Hirving ‘Chucky’ Lozano has had an impactful debut season with PSV Eindhoven in the Dutch Eredivisie finding the net 19 times and the 22-year-old is being tipped as a possible star of the future and he should increase his shop window price if he delivers in Russia.
Sweden haven’t looked overly bereft since being shorn of Zlatan Ibrahimović’s considerable talents after his international retirement following Euro 2016. Despite the absence of the best player of generation, the Swedes performed admirably in qualification for Russia 2018, finishing above the Dutch and then overcoming former champions Italy in a two-legged playoff.
Despite that success, one can’t help but ignore the fact that this team appears to have punched above its weight in the qualification process. Their limited attacking options coupled with a slightly porous defensive line suggests that this Swedish team’s results are better than the sum of its parts.
Of course, all of this could change if Ibrahimović is tempted to return for one last international hurrah but it appears more likely that coach Janne Andersson will remain faithful to the set of players who earned qualification in the first place.
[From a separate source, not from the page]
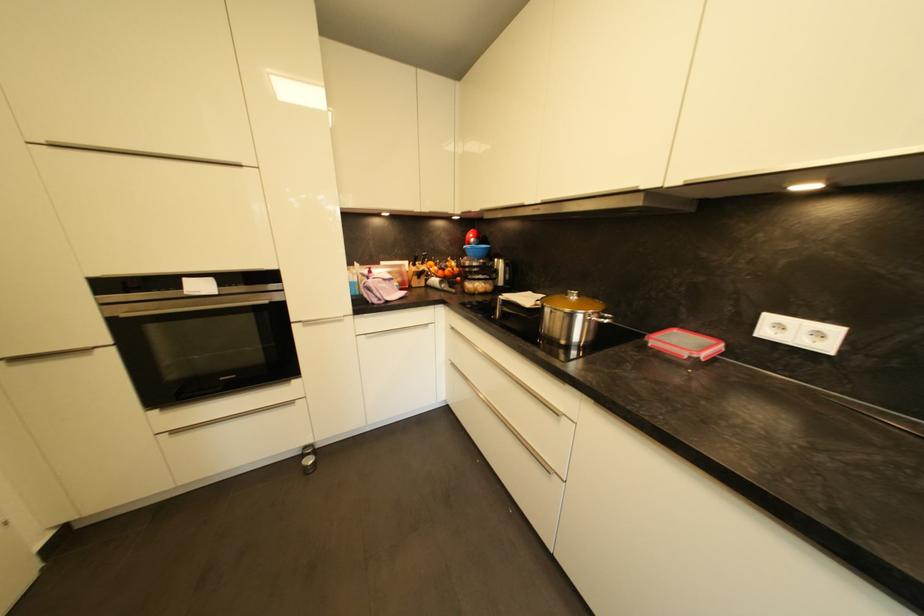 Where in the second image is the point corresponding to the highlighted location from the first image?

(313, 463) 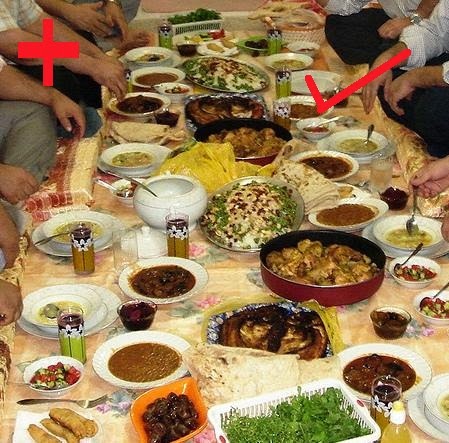 Locate an element on the screen. Image resolution: width=449 pixels, height=443 pixels. beverage glass is located at coordinates (75, 341), (80, 256), (131, 250), (180, 244), (168, 36), (273, 42), (285, 84), (281, 111), (382, 170), (385, 414).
Emil Forsberg has become a central part of the RB Leipzig team which has emerged as an effective force in the German Bundesliga in recent years. The three-time Swedish midfielder of the year is the new figurehead with Zlatan gone – and all memories of their former striker will fade if Forsberg can perform heroics in Russia this summer.
A surprise package at the 2002 World Cup in which they shared hosting duties with Japan, things appear a little less bright for South Korea this time around. Recent results have been less than impressive, leading the sacking of former head coach Uli Stielike.
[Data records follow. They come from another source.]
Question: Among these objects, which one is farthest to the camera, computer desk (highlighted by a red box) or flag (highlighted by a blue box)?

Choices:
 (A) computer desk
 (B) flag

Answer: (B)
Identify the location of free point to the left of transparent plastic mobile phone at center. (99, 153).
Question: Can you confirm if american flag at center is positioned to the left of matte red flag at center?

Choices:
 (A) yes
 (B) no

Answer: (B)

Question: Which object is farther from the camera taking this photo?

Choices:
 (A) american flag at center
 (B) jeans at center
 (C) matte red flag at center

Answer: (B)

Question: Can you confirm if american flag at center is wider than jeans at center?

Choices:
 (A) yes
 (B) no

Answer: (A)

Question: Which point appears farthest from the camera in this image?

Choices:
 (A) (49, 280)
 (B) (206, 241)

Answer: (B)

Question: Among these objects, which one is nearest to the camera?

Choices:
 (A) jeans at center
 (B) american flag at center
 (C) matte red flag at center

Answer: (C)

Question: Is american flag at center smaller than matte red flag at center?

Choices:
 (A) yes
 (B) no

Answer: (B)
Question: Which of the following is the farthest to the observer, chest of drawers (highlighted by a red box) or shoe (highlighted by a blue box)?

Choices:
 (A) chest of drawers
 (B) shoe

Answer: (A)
Now with former underage coach Shin Tae-Yong in charge, their momentum was on an upward curve last November with a win and a draw recorded against Colombia and Serbia but losses in March to Northern Ireland and Poland suggests that all is not optimized in their squad just yet.
A defensive strategy with fast, incisive counter attacks will likely be central to the South Korean game plan, as they look to employ more of a ‘quantity not quality’ strategy in their back line. On the attacking side of things, Swansea’s Ki Sueng-yong has a deceptive range of passing but their chief threat in the final third is Tottenham’s Son Heung-min.
Son, the first name on the Korean team sheet, will be crucial to the South Korean hopes of progressing to the next round. If he is firing on all cylinders anything is possible. If he isn’t? Well, it will be an uphill battle.